(What this task involves): Copy everything in the records exactly; the pictures stay out.
——
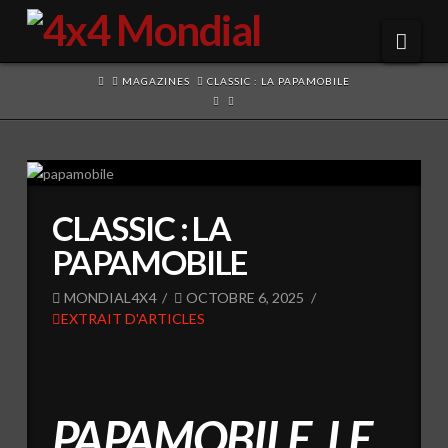
Navi
HOME
MAGAZINES
CLASSIC : LA PAPAMOBILE
CLASSIC : LA
PAPAMOBILE
MONDIAL4X4
OCTOBRE 6, 2025
EXTRAIT D'ARTICLES
PAPAMOBILE, LE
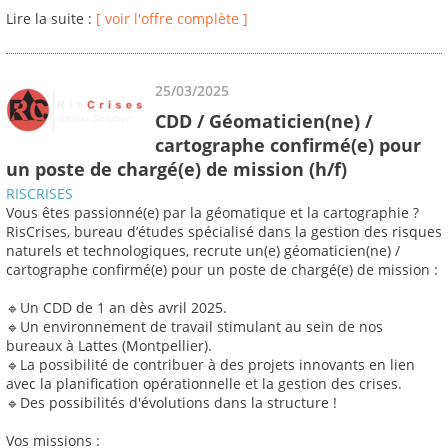
Lire la suite :
[ voir l'offre complète ]
25/03/2025
CDD / Géomaticien(ne) /
cartographe confirmé(e) pour
un poste de chargé(e) de mission (h/f)
RISCRISES
Vous êtes passionné(e) par la géomatique et la cartographie ?
RisCrises, bureau d’études spécialisé dans la gestion des risques
naturels et technologiques, recrute un(e) géomaticien(ne) /
cartographe confirmé(e) pour un poste de chargé(e) de mission :
🔹Un CDD de 1 an dès avril 2025.
🔹Un environnement de travail stimulant au sein de nos
bureaux à Lattes (Montpellier).
🔹La possibilité de contribuer à des projets innovants en lien
avec la planification opérationnelle et la gestion des crises.
🔹Des possibilités d'évolutions dans la structure !
Vos missions :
——
(Exercise response):
Navi
HOME
MAGAZINES
CLASSIC : LA PAPAMOBILE
CLASSIC : LA
PAPAMOBILE
MONDIAL4X4
OCTOBRE 6, 2025
EXTRAIT D'ARTICLES
PAPAMOBILE, LE
Lire la suite :
[ voir l'offre complète ]
25/03/2025
CDD / Géomaticien(ne) /
cartographe confirmé(e) pour
un poste de chargé(e) de mission (h/f)
RISCRISES
Vous êtes passionné(e) par la géomatique et la cartographie ?
RisCrises, bureau d’études spécialisé dans la gestion des risques
naturels et technologiques, recrute un(e) géomaticien(ne) /
cartographe confirmé(e) pour un poste de chargé(e) de mission :
🔹Un CDD de 1 an dès avril 2025.
🔹Un environnement de travail stimulant au sein de nos
bureaux à Lattes (Montpellier).
🔹La possibilité de contribuer à des projets innovants en lien
avec la planification opérationnelle et la gestion des crises.
🔹Des possibilités d'évolutions dans la structure !
Vos missions :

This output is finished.